__Your task__: Only the pictures should be left out; write out all other data exactly.

__Records supplied__:
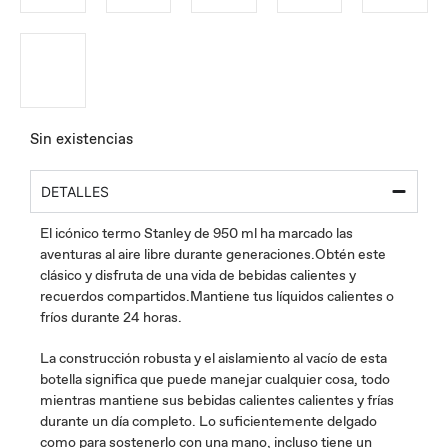
Sin existencias
DETALLES
El icónico termo Stanley de 950 ml ha marcado las
aventuras al aire libre durante generaciones.Obtén este
clásico y disfruta de una vida de bebidas calientes y
recuerdos compartidos.Mantiene tus líquidos calientes o
fríos durante 24 horas.
La construcción robusta y el aislamiento al vacío de esta
botella significa que puede manejar cualquier cosa, todo
mientras mantiene sus bebidas calientes calientes y frías
durante un día completo. Lo suficientemente delgado
como para sostenerlo con una mano, incluso tiene un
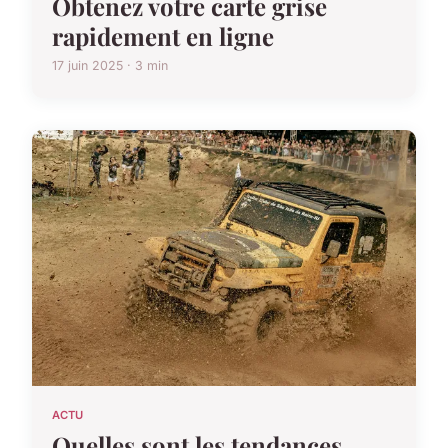
Obtenez votre carte grise
rapidement en ligne
17 juin 2025 · 3 min
ACTU
Quelles sont les tendances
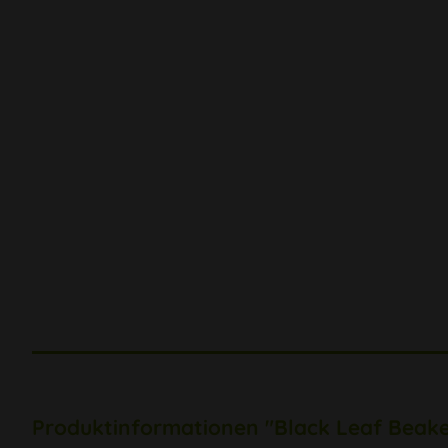
Produktinformationen "Black Leaf Beake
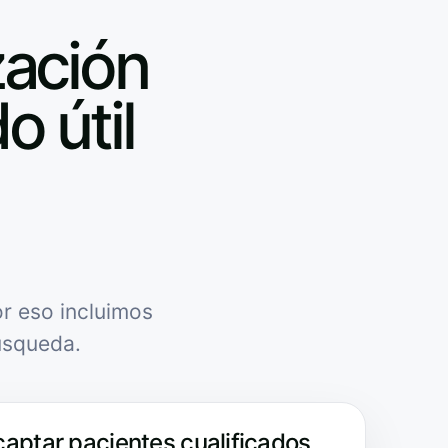
zación
o útil
r eso incluimos
úsqueda.
captar pacientes cualificados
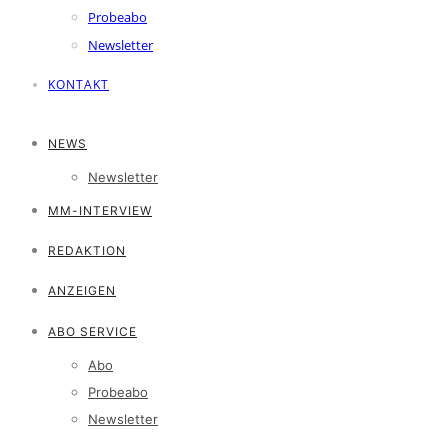
Probeabo
Newsletter
KONTAKT
NEWS
Newsletter
MM-INTERVIEW
REDAKTION
ANZEIGEN
ABO SERVICE
Abo
Probeabo
Newsletter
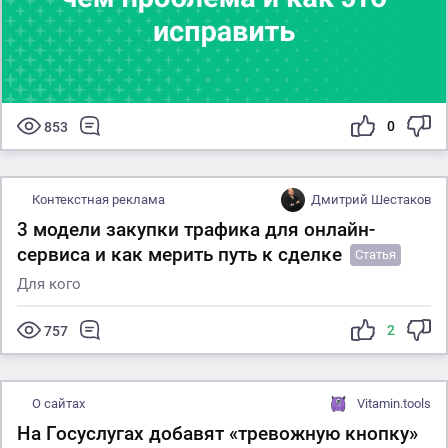
0
853
Контекстная реклама
Дмитрий Шестаков
3 модели закупки трафика для онлайн-
сервиса и как мерить путь к сделке
Статья
Для кого
2
757
О сайтах
Vitamin.tools
На Госуслугах добавят «тревожную кнопку»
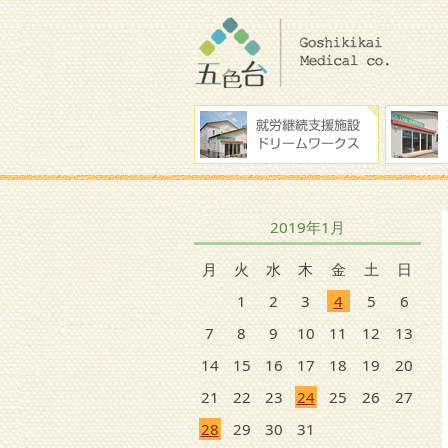
2019年1月
月
火
水
木
金
土
日
1
2
3
4
5
6
7
8
9
10
11
12
13
14
15
16
17
18
19
20
21
22
23
24
25
26
27
28
29
30
31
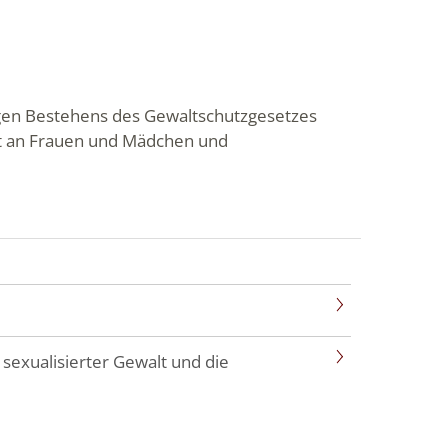
hrigen Bestehens des Gewaltschutzgesetzes
lt an Frauen und Mädchen und
 sexualisierter Gewalt und die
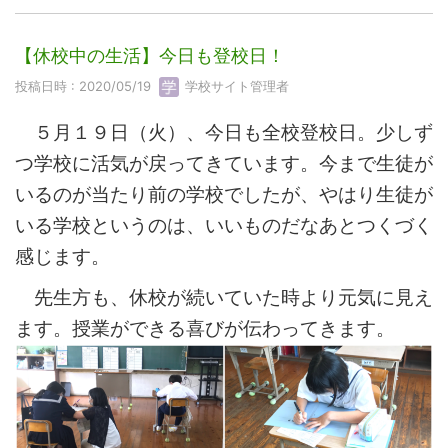
【休校中の生活】今日も登校日！
投稿日時 : 2020/05/19
学校サイト管理者
５月１９日（火）、今日も全校登校日。少しず
つ学校に活気が戻ってきています。今まで生徒が
いるのが当たり前の学校でしたが、やはり生徒が
いる学校というのは、いいものだなあとつくづく
感じます。
先生方も、休校が続いていた時より元気に見え
ます。授業ができる喜びが伝わってきます。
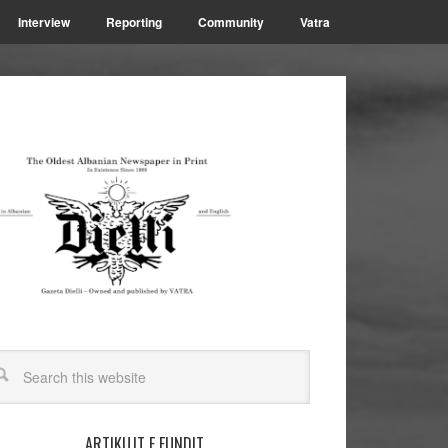
Interview
Reporting
Community
Vatra
ARTIKUJT E FUNDIT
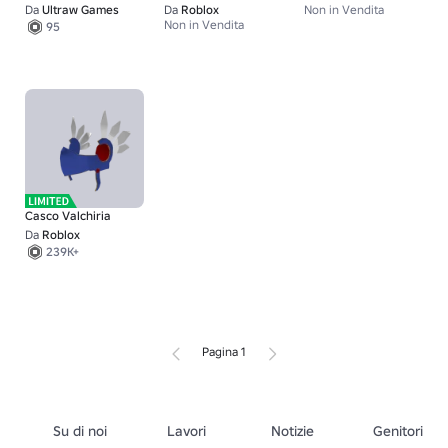
Da
Ultraw Games
Da
Roblox
Non in Vendita
Non in Vendita
95
Casco Valchiria
Da
Roblox
239K+
Pagina 1
Su di noi
Lavori
Notizie
Genitori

__Output of the task__:
Sin existencias
DETALLES
El icónico termo Stanley de 950 ml ha marcado las
aventuras al aire libre durante generaciones.Obtén este
clásico y disfruta de una vida de bebidas calientes y
recuerdos compartidos.Mantiene tus líquidos calientes o
fríos durante 24 horas.
La construcción robusta y el aislamiento al vacío de esta
botella significa que puede manejar cualquier cosa, todo
mientras mantiene sus bebidas calientes calientes y frías
durante un día completo. Lo suficientemente delgado
como para sostenerlo con una mano, incluso tiene un
Obtenez votre carte grise
rapidement en ligne
17 juin 2025 · 3 min
ACTU
Quelles sont les tendances
Produktinformationen "Black Leaf Beake
zación
o útil
r eso incluimos
úsqueda.
captar pacientes cualificados
Probeabo
Newsletter
KONTAKT
NEWS
Newsletter
MM-INTERVIEW
REDAKTION
ANZEIGEN
ABO SERVICE
Abo
Probeabo
Newsletter
0
853
Контекстная реклама
Дмитрий Шестаков
3 модели закупки трафика для онлайн-
сервиса и как мерить путь к сделке
Статья
Для кого
2
757
О сайтах
Vitamin.tools
На Госуслугах добавят «тревожную кнопку»
2019年1月
月
火
水
木
金
土
日
1
2
3
4
5
6
7
8
9
10
11
12
13
14
15
16
17
18
19
20
21
22
23
24
25
26
27
28
29
30
31
hrigen Bestehens des Gewaltschutzgesetzes
lt an Frauen und Mädchen und
 sexualisierter Gewalt und die
【休校中の生活】今日も登校日！
投稿日時 : 2020/05/19
学校サイト管理者
５月１９日（火）、今日も全校登校日。少しず
つ学校に活気が戻ってきています。今まで生徒が
いるのが当たり前の学校でしたが、やはり生徒が
いる学校というのは、いいものだなあとつくづく
感じます。
先生方も、休校が続いていた時より元気に見え
ます。授業ができる喜びが伝わってきます。
Interview
Reporting
Community
Vatra
ARTIKUJT E FUNDIT
Da
Ultraw Games
Da
Roblox
Non in Vendita
Non in Vendita
95
Casco Valchiria
Da
Roblox
239K+
Pagina 1
Su di noi
Lavori
Notizie
Genitori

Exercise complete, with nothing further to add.